TEXTO DAS RESPOSTAS PARA A ENTREVISTA DE ROSINA DUARTE
 

1. No último relatório do Programa das Nações Unidas para a Educação, a Ciência e a Cultura (Unesco), o Brasil aparece como campeão em repetência escolar. Isso é um sintoma do agravamento da situação educacional Brasileira?

R. Certamente, este é um dos muitos indícios da gravidade da situação educacional brasileira, independentemente de ter havido um agravamento ou não. Com efeito, mesmo que tenha havido alguma melhora, os dados mostram que a situação é muito grave.
 

2. Existe realmente esta “cultura da repetência” que o ministro da educação Paulo Renato alega existir?
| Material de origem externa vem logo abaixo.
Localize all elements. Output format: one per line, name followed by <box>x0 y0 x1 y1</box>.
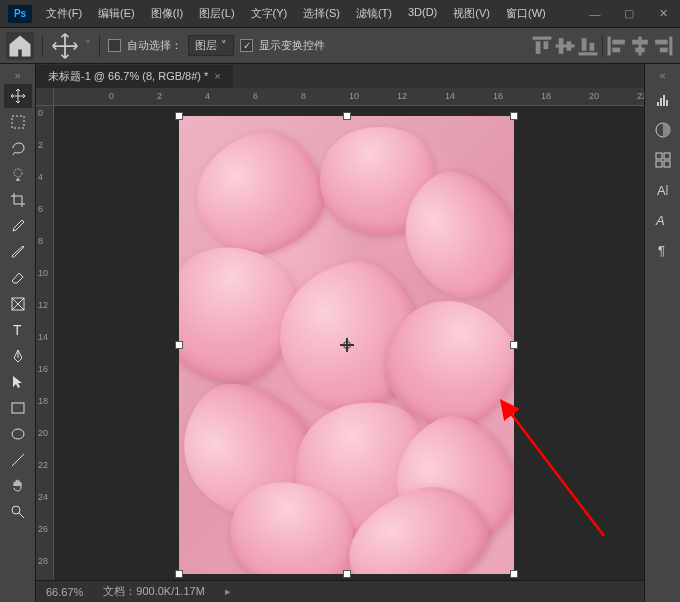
ruler-horizontal[interactable]: 0246810121416182022 <box>54 88 644 106</box>
ruler-vertical[interactable]: 0246810121416182022242628 <box>36 106 54 580</box>
svg-line-25 <box>509 411 604 536</box>
close-button[interactable]: ✕ <box>646 0 680 28</box>
svg-rect-9 <box>608 36 611 55</box>
svg-rect-3 <box>556 44 575 47</box>
eraser-tool[interactable] <box>4 266 32 290</box>
canvas-viewport[interactable] <box>54 106 644 580</box>
maximize-button[interactable]: ▢ <box>612 0 646 28</box>
quick-select-tool[interactable] <box>4 162 32 186</box>
svg-text:T: T <box>13 322 22 338</box>
canvas[interactable] <box>179 116 514 574</box>
svg-rect-32 <box>664 153 670 159</box>
frame-tool[interactable] <box>4 292 32 316</box>
auto-select-dropdown[interactable]: 图层 ˅ <box>188 35 234 56</box>
eyedropper-tool[interactable] <box>4 214 32 238</box>
glyphs-icon[interactable]: A <box>650 208 676 232</box>
move-tool[interactable] <box>4 84 32 108</box>
menu-view[interactable]: 视图(V) <box>447 2 496 25</box>
crop-tool[interactable] <box>4 188 32 212</box>
histogram-icon[interactable] <box>650 88 676 112</box>
divider <box>99 35 100 57</box>
align-hcenter-button[interactable] <box>629 35 651 57</box>
divider <box>602 35 603 57</box>
auto-select-label: 自动选择： <box>127 38 182 53</box>
svg-rect-33 <box>656 161 662 167</box>
svg-text:A: A <box>657 183 666 198</box>
auto-select-checkbox[interactable] <box>108 39 121 52</box>
align-vcenter-button[interactable] <box>554 35 576 57</box>
character-icon[interactable]: A <box>650 178 676 202</box>
marquee-tool[interactable] <box>4 110 32 134</box>
app-logo: Ps <box>8 5 32 23</box>
svg-rect-34 <box>664 161 670 167</box>
svg-rect-26 <box>657 102 659 106</box>
menu-type[interactable]: 文字(Y) <box>245 2 294 25</box>
path-select-tool[interactable] <box>4 370 32 394</box>
svg-rect-31 <box>656 153 662 159</box>
status-bar: 66.67% 文档：900.0K/1.17M ▸ <box>36 580 644 602</box>
main-area: 未标题-1 @ 66.7% (8, RGB/8#) * × 0246810121… <box>36 64 644 602</box>
menu-3d[interactable]: 3D(D) <box>402 2 443 25</box>
rectangle-tool[interactable] <box>4 396 32 420</box>
ruler-corner <box>36 88 54 106</box>
svg-rect-13 <box>632 39 648 44</box>
title-bar: Ps 文件(F) 编辑(E) 图像(I) 图层(L) 文字(Y) 选择(S) 滤… <box>0 0 680 28</box>
menu-select[interactable]: 选择(S) <box>297 2 346 25</box>
svg-rect-6 <box>579 52 598 55</box>
panel-expand[interactable]: « <box>645 68 680 82</box>
svg-rect-16 <box>655 39 668 44</box>
menu-layer[interactable]: 图层(L) <box>193 2 240 25</box>
divider <box>42 35 43 57</box>
svg-point-24 <box>12 506 20 514</box>
tab-close-icon[interactable]: × <box>214 70 220 82</box>
svg-point-23 <box>12 429 24 439</box>
chevron-down-icon: ˅ <box>221 39 227 52</box>
line-tool[interactable] <box>4 448 32 472</box>
chevron-right-icon[interactable]: ▸ <box>225 585 231 598</box>
zoom-level[interactable]: 66.67% <box>46 586 83 598</box>
brush-tool[interactable] <box>4 240 32 264</box>
toolbar-expand[interactable]: » <box>0 68 35 82</box>
show-transform-checkbox[interactable] <box>240 39 253 52</box>
svg-rect-0 <box>533 36 552 39</box>
doc-size[interactable]: 文档：900.0K/1.17M <box>103 584 205 599</box>
move-tool-icon[interactable] <box>51 32 79 60</box>
home-button[interactable] <box>6 32 34 60</box>
type-tool[interactable]: T <box>4 318 32 342</box>
menu-image[interactable]: 图像(I) <box>145 2 189 25</box>
paragraph-icon[interactable]: ¶ <box>650 238 676 262</box>
window-controls: ― ▢ ✕ <box>578 0 680 28</box>
svg-rect-22 <box>12 403 24 413</box>
menu-filter[interactable]: 滤镜(T) <box>350 2 398 25</box>
document-tab[interactable]: 未标题-1 @ 66.7% (8, RGB/8#) * × <box>36 65 233 88</box>
svg-rect-27 <box>660 98 662 106</box>
align-right-button[interactable] <box>652 35 674 57</box>
svg-rect-15 <box>669 36 672 55</box>
lasso-tool[interactable] <box>4 136 32 160</box>
menu-edit[interactable]: 编辑(E) <box>92 2 141 25</box>
align-bottom-button[interactable] <box>577 35 599 57</box>
svg-rect-10 <box>612 39 625 44</box>
show-transform-label: 显示变换控件 <box>259 38 325 53</box>
svg-rect-2 <box>544 41 549 49</box>
menu-window[interactable]: 窗口(W) <box>500 2 552 25</box>
right-panels: « A A ¶ <box>644 64 680 602</box>
svg-rect-7 <box>582 38 587 51</box>
svg-rect-11 <box>612 47 620 52</box>
align-top-button[interactable] <box>531 35 553 57</box>
document-tabs: 未标题-1 @ 66.7% (8, RGB/8#) * × <box>36 64 644 88</box>
minimize-button[interactable]: ― <box>578 0 612 28</box>
svg-rect-12 <box>638 36 641 55</box>
dropdown-chevron-icon[interactable]: ˅ <box>85 39 91 52</box>
svg-rect-4 <box>559 38 564 54</box>
tab-title: 未标题-1 @ 66.7% (8, RGB/8#) * <box>48 69 208 84</box>
ellipse-tool[interactable] <box>4 422 32 446</box>
swatches-icon[interactable] <box>650 148 676 172</box>
align-left-button[interactable] <box>606 35 628 57</box>
pen-tool[interactable] <box>4 344 32 368</box>
zoom-tool[interactable] <box>4 500 32 524</box>
hand-tool[interactable] <box>4 474 32 498</box>
menu-file[interactable]: 文件(F) <box>40 2 88 25</box>
color-icon[interactable] <box>650 118 676 142</box>
svg-point-19 <box>14 169 22 177</box>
R. Não considero apropriada a expressão “cultura da repetência”. A palavra “cultura” remete à noção de “sistema de valores”, como se pode observar na definição clássica de cultura que a considera como os modos de pensar, agir e sentir de um povo. Ora, nesse contexto, cultura da repetência estaria significando que a repetência é tida como um valor positivo levando os professores a considerar que reprovar é bom, isto é, o bom professor é aquele que reprova. Admitidas as exceções de praxe, entendo que não é esse o sentimento dominante entre os professores. Afinal, há cerca de 70 anos (recorde-se o Manifesto dos Pioneiros da Educação Nova lançado em 1932) vem sendo execrada a figura do professor tradicional, autoritário, aquele que estaria sempre de algum modo predisposto a lançar mão do instrumento da reprovação para se impor diante dos alunos. Nessas circunstâncias, o recurso à expressão “cultura da repetência” não passa de uma maneira de mascarar as condições precárias a que estão relegadas as escolas públicas, condições essas que impedem os professores de ensinar e os alunos de aprender, levando aos altos índices de repetência apurados pelas pesquisas. Não é, pois, por acaso que a referida expressão freqüenta, geralmente, o discurso dos governantes que têm sob seu encargo a formulação e execução da política educacional. Mascarando as razões reais da repetência com a alegada “cultura da repetência”, eles elidem, assim, a própria responsabilidade diante dessa situação. Assumindo uma diretriz política que comprime cada vez mais os investimentos em educação, o que agrava as suas condições precárias, eles tentam jogar para os professores e para a própria população a responsabilidade por esse estado de coisas.
 

3. O que significa para uma criança ou adolescente – em especial uma crianças carente, estudante da rede pública e sem estímulo cultural em casa  - a repetição de uma ou mais séries? O reflexos a repetência  na sua vida escolar, profissional e afetiva podem ser medidos ou analisados?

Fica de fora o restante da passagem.